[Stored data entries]
+++++

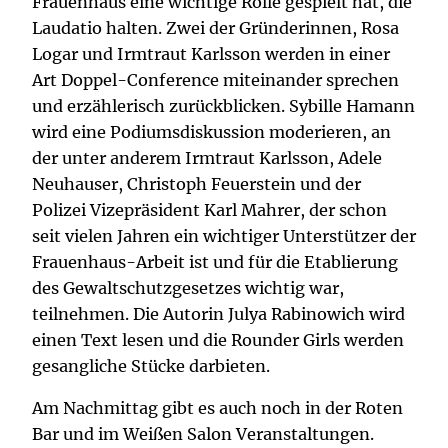
Frauenhaus eine wichtige Rolle gespielt hat, die
Laudatio halten. Zwei der Gründerinnen, Rosa
Logar und Irmtraut Karlsson werden in einer
Art Doppel-Conference miteinander sprechen
und erzählerisch zurückblicken. Sybille Hamann
wird eine Podiumsdiskussion moderieren, an
der unter anderem Irmtraut Karlsson, Adele
Neuhauser, Christoph Feuerstein und der
Polizei Vizepräsident Karl Mahrer, der schon
seit vielen Jahren ein wichtiger Unterstützer der
Frauenhaus-Arbeit ist und für die Etablierung
des Gewaltschutzgesetzes wichtig war,
teilnehmen. Die Autorin Julya Rabinowich wird
einen Text lesen und die Rounder Girls werden
gesangliche Stücke darbieten.
Am Nachmittag gibt es auch noch in der Roten
Bar und im Weißen Salon Veranstaltungen.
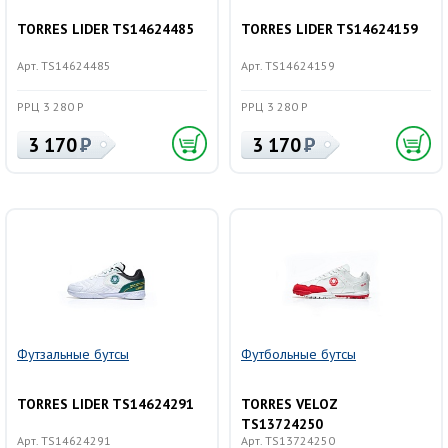
TORRES LIDER TS14624485
TORRES LIDER TS14624159
Арт. TS14624485
Арт. TS14624159
РРЦ 3 280 Р
РРЦ 3 280 Р
3 170
3 170
Футзальные бутсы
Футбольные бутсы
TORRES LIDER TS14624291
TORRES VELOZ
TS13724250
Арт. TS14624291
Арт. TS13724250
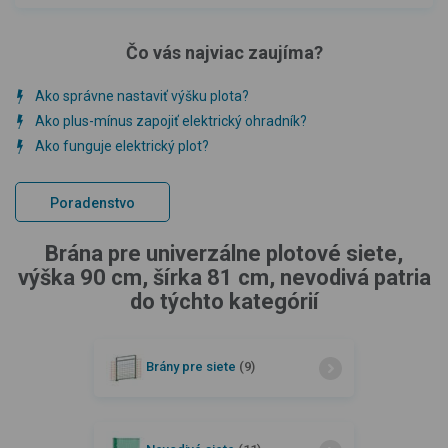
Čo vás najviac zaujíma?
Ako správne nastaviť výšku plota?
Ako plus-mínus zapojiť elektrický ohradník?
Ako funguje elektrický plot?
Poradenstvo
Brána pre univerzálne plotové siete,
výška 90 cm, šírka 81 cm, nevodivá patria
do týchto kategórií
Brány pre siete
(9)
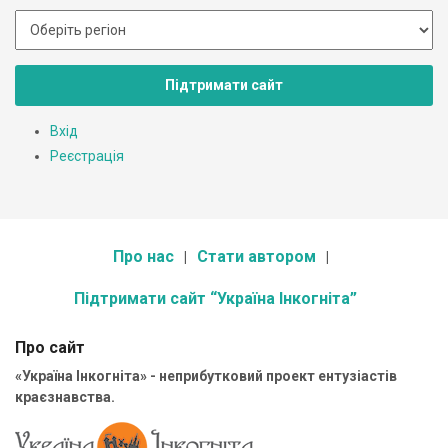
Підтримати сайт
Вхід
Реєстрація
Про нас
Стати автором
Підтримати сайт “Україна Інкогніта”
Про сайт
«Україна Інкогніта» - неприбутковий проект ентузіастів
краєзнавства.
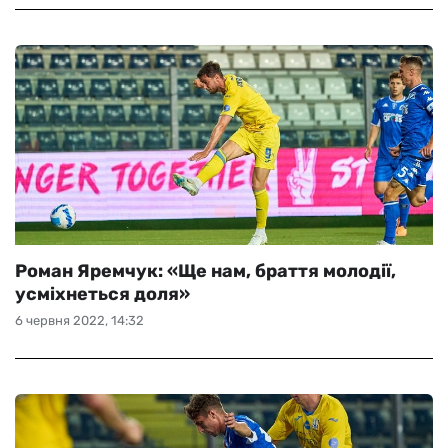
Роман Яремчук: «Ще нам, браття молодії,
усміхнеться доля»
6 червня 2022, 14:32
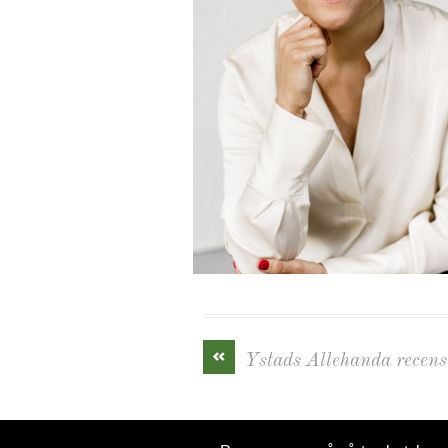
«
Ystads Allehanda recen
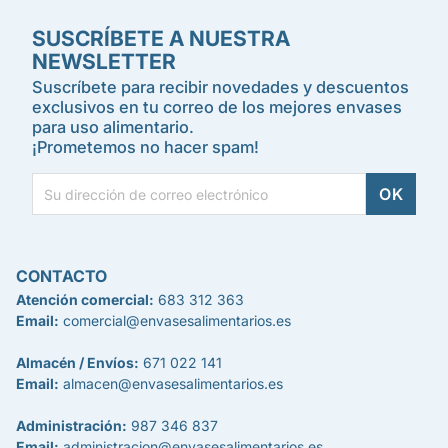
SUSCRÍBETE A NUESTRA
NEWSLETTER
Suscríbete para recibir novedades y descuentos
exclusivos en tu correo de los mejores envases
para uso alimentario.
¡Prometemos no hacer spam!
CONTACTO
Atención comercial:
683 312 363
Email:
comercial@envasesalimentarios.es
Almacén / Envíos:
671 022 141
Email:
almacen@envasesalimentarios.es
Administración:
987 346 837
Email:
administracion@envasesalimentarios.es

+++++

## DESCRIPTION OF THE TASK
Restate word for word each line of the data from the one with "exclusivos en tu" to the last, keeping both ends.

## WRITTEN REPLY
exclusivos en tu correo de los mejores envases
para uso alimentario.
¡Prometemos no hacer spam!
CONTACTO
Atención comercial:
683 312 363
Email:
comercial@envasesalimentarios.es
Almacén / Envíos:
671 022 141
Email:
almacen@envasesalimentarios.es
Administración:
987 346 837
Email:
administracion@envasesalimentarios.es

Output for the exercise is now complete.